Company X — UX Designer Junior | Jan 2019 – Dec 2019

Company Y — UX Designer Mid-Level | Jan 2020 – Dec 2020

Company Z — UX Designer Senior | Jan 2021 – Present

This is a serious problem: careers being rushed. In a simplified definition, a senior professional is someone who can solve complex problems independently and guide less experienced team members. For a UX/UI Designer to do both of those things well, they need real experience built over years — having faced a wide variety of challenges across different contexts, including not just processes, but above all, people. This is why soft skills build far more professional maturity than hard skills ever can.

Genuine seniority simply cannot be reached quickly.

And to be clear: this isn't about talent or effort. There are plenty of Junior and Mid-level UX/UI Designer portfolios that are excellent and full of evidence of strong competencies. What we're talking about is lived experience — the accumulation of invested time that generates maturity. As Warren Buffett once said: "No matter how great the talent or efforts, some things just take time.
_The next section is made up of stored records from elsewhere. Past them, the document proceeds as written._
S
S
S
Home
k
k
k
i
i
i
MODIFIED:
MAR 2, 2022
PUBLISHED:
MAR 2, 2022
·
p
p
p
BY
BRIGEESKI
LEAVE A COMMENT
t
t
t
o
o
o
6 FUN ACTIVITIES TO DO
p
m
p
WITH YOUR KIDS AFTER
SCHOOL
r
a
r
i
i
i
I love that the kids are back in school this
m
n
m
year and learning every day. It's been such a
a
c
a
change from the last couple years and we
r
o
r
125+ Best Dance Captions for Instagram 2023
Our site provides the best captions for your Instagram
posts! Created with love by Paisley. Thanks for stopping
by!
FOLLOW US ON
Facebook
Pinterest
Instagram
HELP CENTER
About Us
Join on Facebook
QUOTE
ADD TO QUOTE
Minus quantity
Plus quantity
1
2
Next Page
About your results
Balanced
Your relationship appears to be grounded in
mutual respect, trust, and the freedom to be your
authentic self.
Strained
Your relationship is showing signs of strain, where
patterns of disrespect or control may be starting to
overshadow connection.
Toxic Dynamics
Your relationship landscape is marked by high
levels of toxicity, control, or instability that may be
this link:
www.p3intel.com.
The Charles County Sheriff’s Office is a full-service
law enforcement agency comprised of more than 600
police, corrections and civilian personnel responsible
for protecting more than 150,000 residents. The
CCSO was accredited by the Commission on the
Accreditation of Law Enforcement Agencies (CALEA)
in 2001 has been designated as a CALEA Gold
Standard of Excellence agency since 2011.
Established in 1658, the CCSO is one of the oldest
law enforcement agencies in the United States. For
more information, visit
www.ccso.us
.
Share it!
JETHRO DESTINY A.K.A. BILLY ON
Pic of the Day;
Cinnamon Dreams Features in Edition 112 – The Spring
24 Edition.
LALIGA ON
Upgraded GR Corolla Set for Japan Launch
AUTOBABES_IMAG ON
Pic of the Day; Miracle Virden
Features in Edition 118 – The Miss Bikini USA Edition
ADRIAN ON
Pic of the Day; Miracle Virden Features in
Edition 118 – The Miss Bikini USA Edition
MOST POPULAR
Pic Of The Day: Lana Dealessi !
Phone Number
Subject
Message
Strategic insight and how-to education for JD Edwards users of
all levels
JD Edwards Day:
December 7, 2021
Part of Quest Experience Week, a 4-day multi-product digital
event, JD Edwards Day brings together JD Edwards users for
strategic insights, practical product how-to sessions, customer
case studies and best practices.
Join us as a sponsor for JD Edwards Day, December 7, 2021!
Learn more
You can't produce a baby in one month by getting nine women pregnant."

Looking at the most common causes of this phenomenon, here are the three we see most often — and how to handle each:

Inflating Your Self-Definition

Question yourself deeply about your actual professional maturity. Getting this wrong means you don't truly understand your own role — and that deserves your full attention. Do an honest analysis of your profile: what are you genuinely capable of delivering right now? One of the most effective ways to find out is to ask the professionals around you how they see you. And when you do, ask for radical honesty — and be ready to receive criticism without pushback.
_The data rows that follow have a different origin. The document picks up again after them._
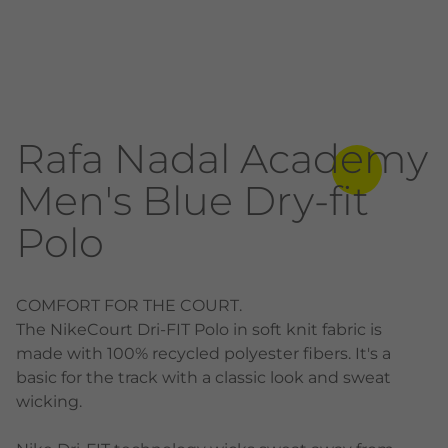
Rafa Nadal Academy
Men's Blue Dry-fit
Polo
COMFORT FOR THE COURT.
The NikeCourt Dri-FIT Polo in soft knit fabric is
made with 100% recycled polyester fibers. It's a
basic for the track with a classic look and sweat
wicking.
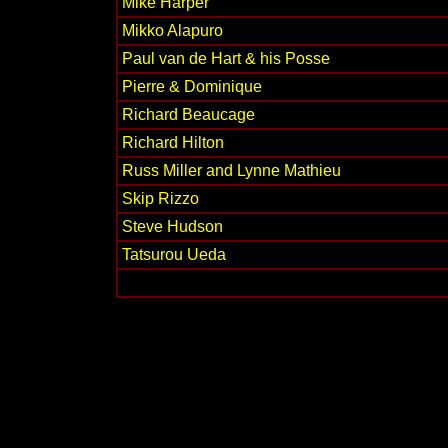
Mike Harper
Mikko Alapuro
Paul van de Hart & his Posse
Pierre & Dominique
Richard Beaucage
Richard Hilton
Russ Miller and Lynne Mathieu
Skip Rizzo
Steve Hudson
Tatsurou Ueda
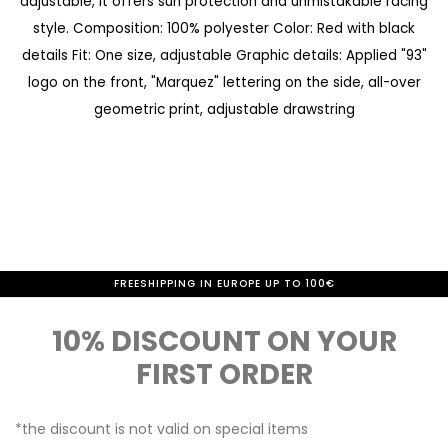
adjustable, it offers sun protection and unmistakable racing
a
e
style. Composition: 100% polyester Color: Red with black
l
g
details Fit: One size, adjustable Graphic details: Applied "93"
l
i
logo on the front, "Marquez" lettering on the side, all-over
e
n
geometric print, adjustable drawstring
r
n
y
i
n
g
o
-10% IF YOU SUBSCRIBE TO THE NEWSLETTER
FREESHIPPING IN EUROPE UP TO 100€
f
10% DISCOUNT ON YOUR
t
FIRST ORDER
h
e
*the discount is not valid on special items
i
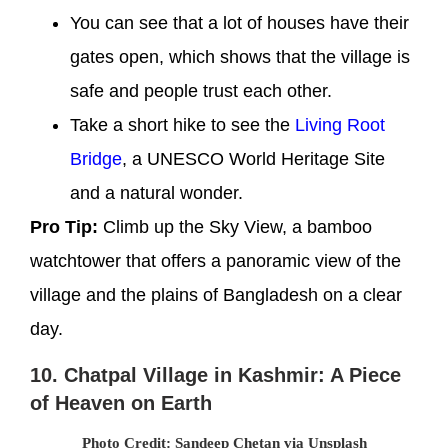
You can see that a lot of houses have their
gates open, which shows that the village is
safe and people trust each other.
Take a short hike to see the
Living Root
Bridge
, a UNESCO World Heritage Site
and a natural wonder.
Pro Tip:
Climb up the Sky View, a bamboo
watchtower that offers a panoramic view of the
village and the plains of Bangladesh on a clear
day.
10. Chatpal Village in Kashmir: A Piece
of Heaven on Earth
Photo Credit: Sandeep Chetan via Unsplash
Being Hired Under the Wrong Definition

Many companies, due to a low level of design maturity, end up creating job openings that don't reflect their actual needs. As a result, these roles come with inconsistent, impractical descriptions — or requirements that don't match the seniority level they're supposedly hiring for. Candidates who accept these roles often assume that being hired means they have the competency and experience the title implies. That's not always true. In the medium to long term, the experience they haven't yet accumulated will start to show — and by then, the consequences for their career can be significant. When considering a new role, pay close attention to the quality of the job description and understand what the company is actually looking for — so you can be honest about your maturity and get placed at the right level.
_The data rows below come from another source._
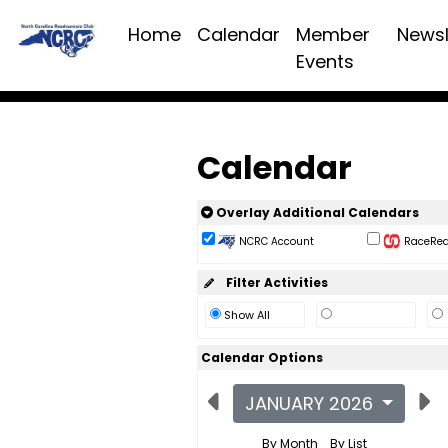
Home
Calendar
Member
Newsl
Events
Calendar
Overlay Additional Calendars
NCRC Account
RaceReac
Filter Activities
Show All
Calendar Options
JANUARY 2026
By Month
By List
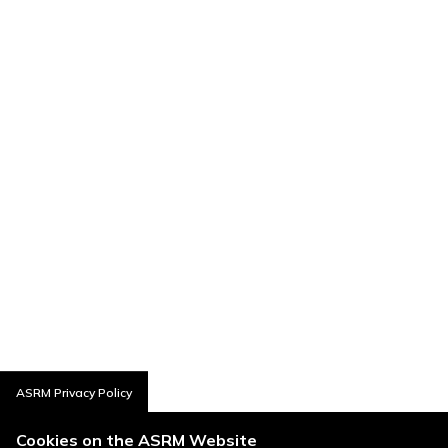
ASRM Privacy Policy
Cookies on the ASRM Website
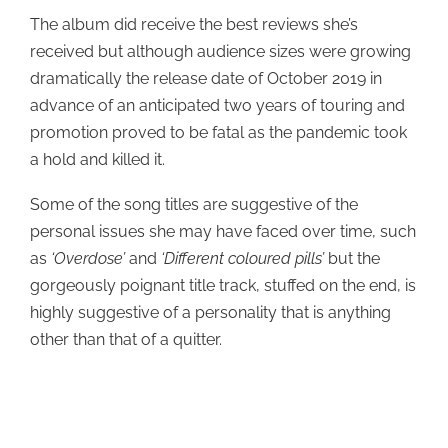
The album did receive the best reviews she’s
received but although audience sizes were growing
dramatically the release date of October 2019 in
advance of an anticipated two years of touring and
promotion proved to be fatal as the pandemic took
a hold and killed it.
Some of the song titles are suggestive of the
personal issues she may have faced over time, such
as
‘Overdose’
and
‘Different coloured pills’
but the
gorgeously poignant title track, stuffed on the end, is
highly suggestive of a personality that is anything
other than that of a quitter.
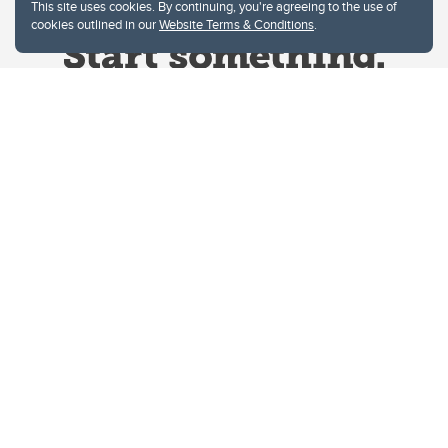
This site uses cookies. By continuing, you're agreeing to the use of
cookies outlined in our
Website Terms & Conditions
.
Website Terms & Conditions
Privacy Policy
Website feedback
University of Calgary
2500 University Drive NW
Calgary Alberta
T2N 1N4
CANADA
Copyright © 2026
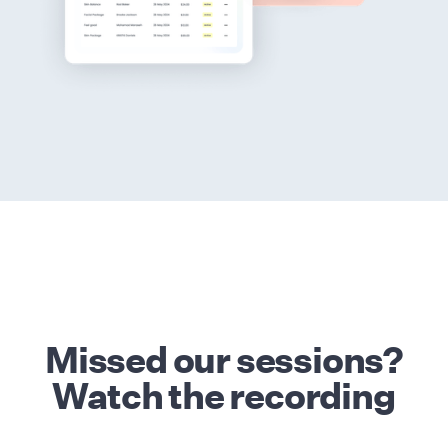
Missed our sessions?
Watch the recording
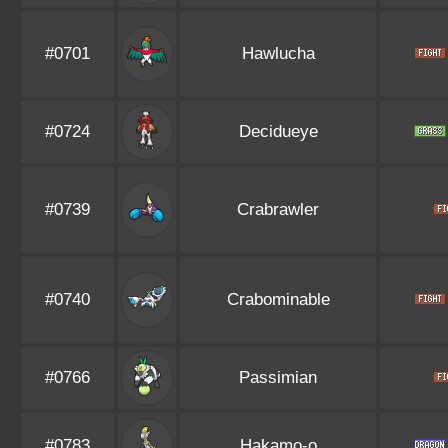
#0701
Hawlucha
#0724
Decidueye
#0739
Crabrawler
#0740
Crabominable
#0766
Passimian
#0783
Hakamo-o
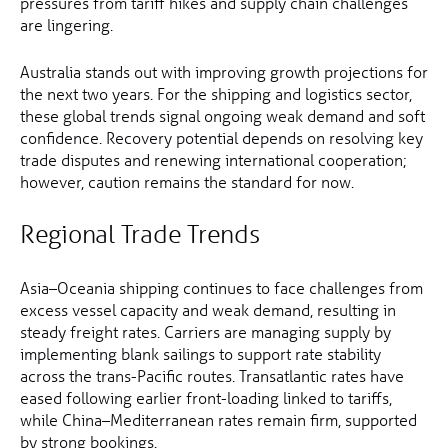
pressures from tariff hikes and supply chain challenges
are lingering.
Australia stands out with improving growth projections for
the next two years. For the shipping and logistics sector,
these global trends signal ongoing weak demand and soft
confidence. Recovery potential depends on resolving key
trade disputes and renewing international cooperation;
however, caution remains the standard for now.
Regional Trade Trends
Asia–Oceania shipping continues to face challenges from
excess vessel capacity and weak demand, resulting in
steady freight rates. Carriers are managing supply by
implementing blank sailings to support rate stability
across the trans-Pacific routes. Transatlantic rates have
eased following earlier front-loading linked to tariffs,
while China–Mediterranean rates remain firm, supported
by strong bookings.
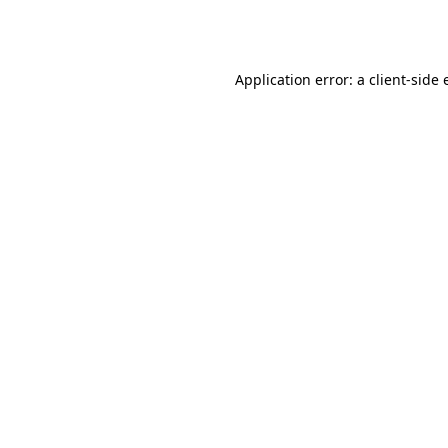
Application error: a
client
-side 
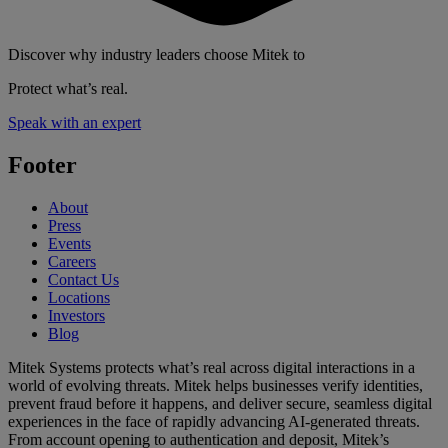
Discover why industry leaders choose Mitek to
Protect what’s real.
Speak with an expert
Footer
About
Press
Events
Careers
Contact Us
Locations
Investors
Blog
Mitek Systems protects what’s real across digital interactions in a
world of evolving threats. Mitek helps businesses verify identities,
prevent fraud before it happens, and deliver secure, seamless digital
experiences in the face of rapidly advancing AI-generated threats.
From account opening to authentication and deposit, Mitek’s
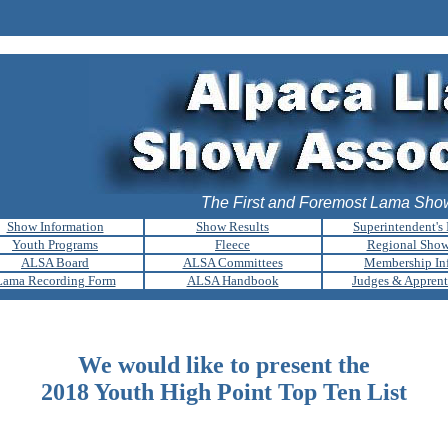
The First and Foremost Lama Show
Show Information
Show Results
Superintendent's 
Youth Programs
Fleece
Regional Sho
ALSA Board
ALSA Committees
Membership In
Lama Recording Form
ALSA Handbook
Judges & Apprent
We would like to present the
2018 Youth High Point Top Ten List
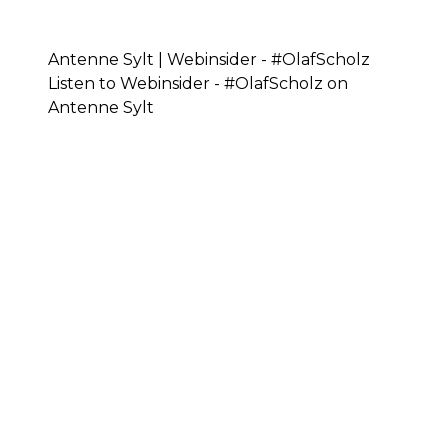
Antenne Sylt | Webinsider - #OlafScholz
Listen to Webinsider - #OlafScholz on
Antenne Sylt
Mistiming Your Self-Labeling

The title you declare as your current role should reflect where you are right now — not where you want to be. If you're genuinely unsure about your seniority level, the best move while that question remains unanswered is simply not to state one. On your public professional profiles, list your function (e.g., João Silva, UX Designer) and let the evaluation process reveal your maturity to the hiring team.

Conclusion

Changing companies shouldn't dictate the pace of your growth. It's essential to understand each moment of your career clearly, to self-assess constantly, and to take a broader view of the professional path still ahead — mapping it so you can truly make the most of each stage on the way to seniority. Don't wait for job titles to define your growth. Instead of being led, lead yourself.